This page has been archived and commenting is disabled.
SocGen Explains Why "Shorting During US Reporting Season" Is A Bad Idea
Three months ago we laid out the best known trick in the public company playbook, i.e., how to beat earnings with atomic watch precision. The answer, presented in the following chart from Deutsche Bank, demonstrated why the average EPS beat in the past 4 years has been about 3.3%. The reason: the average EPS cut just prior to reporting had been -4.0%, or more than the average beat.
Today it is the turn of French bank SocGen to look at the earnings "charade" and try to build a case for shorting the market after the season is over as the downgrades resume.
Here is SocGen's Andrew Lapthorne's reasoning why "Equity rally will fade once the reporting cheating season is behind us"
The resurgence in risk appetite can be put down to central bank support, with the ECB and China either cutting rates or intimating that they are prepared to do more, and of course the charade that is quarterly company reporting. As our readers will be well aware, we have long highlighted the game corporate investor relationship departments play with analysts. To the extent that many companies apparently now simply tell analysts what numbers they should submit to the consensus, numbers which inevitably they then beat a couple of weeks later.

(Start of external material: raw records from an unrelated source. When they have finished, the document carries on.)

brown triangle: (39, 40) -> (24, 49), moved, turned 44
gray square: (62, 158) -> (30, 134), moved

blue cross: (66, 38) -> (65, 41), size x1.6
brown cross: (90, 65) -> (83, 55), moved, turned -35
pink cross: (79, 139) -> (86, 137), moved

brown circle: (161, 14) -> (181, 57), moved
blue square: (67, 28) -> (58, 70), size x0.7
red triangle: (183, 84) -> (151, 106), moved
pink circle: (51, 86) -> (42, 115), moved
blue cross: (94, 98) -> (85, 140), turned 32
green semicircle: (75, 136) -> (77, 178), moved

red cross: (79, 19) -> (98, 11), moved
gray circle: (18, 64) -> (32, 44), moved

This relationship is, in our view, clearly seen below:
During the busy reporting weeks, upgrades rise relative to downgrades only for this to reverse during ‘quiet’ periods when companies revert to guiding numbers back down again. Why is this important? Well a market being “positively” surprised tends to rise; history shows that during the busiest reporting weeks the S&P 500 has risen 60% of the time versus less than 50% during the quietest weeks. The simple message is this: don’t be short during US reporting seasons. However given weak trend earnings momentum (see page 13), shorting the market thereafter could be worth considering.

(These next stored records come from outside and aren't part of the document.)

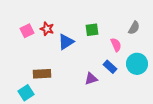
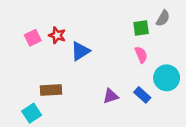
gray semicircle: (134, 28) -> (163, 18), moved
green square: (92, 30) -> (141, 28), moved
blue rectangle: (110, 67) -> (142, 95), moved

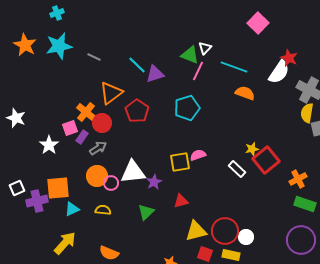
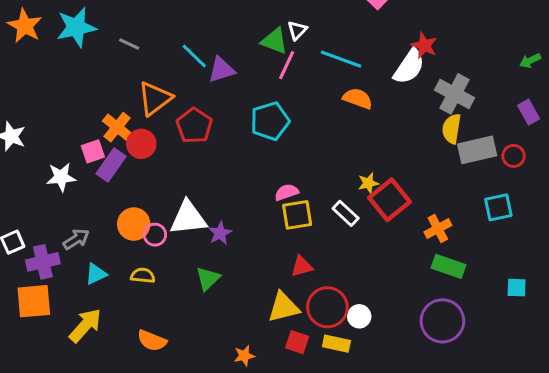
purple rectangle: (82, 137) -> (111, 165), size x1.5
white star: (49, 145) -> (61, 177), turned 30
gray arrow: (98, 148) -> (76, 239), moved
yellow square: (180, 162) -> (297, 215), moved
orange square: (58, 188) -> (34, 301), moved
red triangle: (181, 201) -> (302, 266), moved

Fair point, however one can quickly counter with another even more "bullish" thesis: once earnings season is over and the buyback blackout period ends, the year-end stock repurchases go all out: after all management teams have to max out those equity-linked bonuses. And, as a reminder, in November and December alone is when nearly a quarter of all annual buybacks take place.
And with both buybacks in 2015 and debt issuance set to make record highs, it is virtually assured that the amount of buybacks at the end of 2015, courtesy of who else but the Fed, will be truly unprecedented as the market does everything possible to close at new all time highs.
- 6629 reads
- Printer-friendly version
- Send to friend
- advertisements -






Let me explain why being short stocks while the world's central banks print like drunken sailors is a bad idea...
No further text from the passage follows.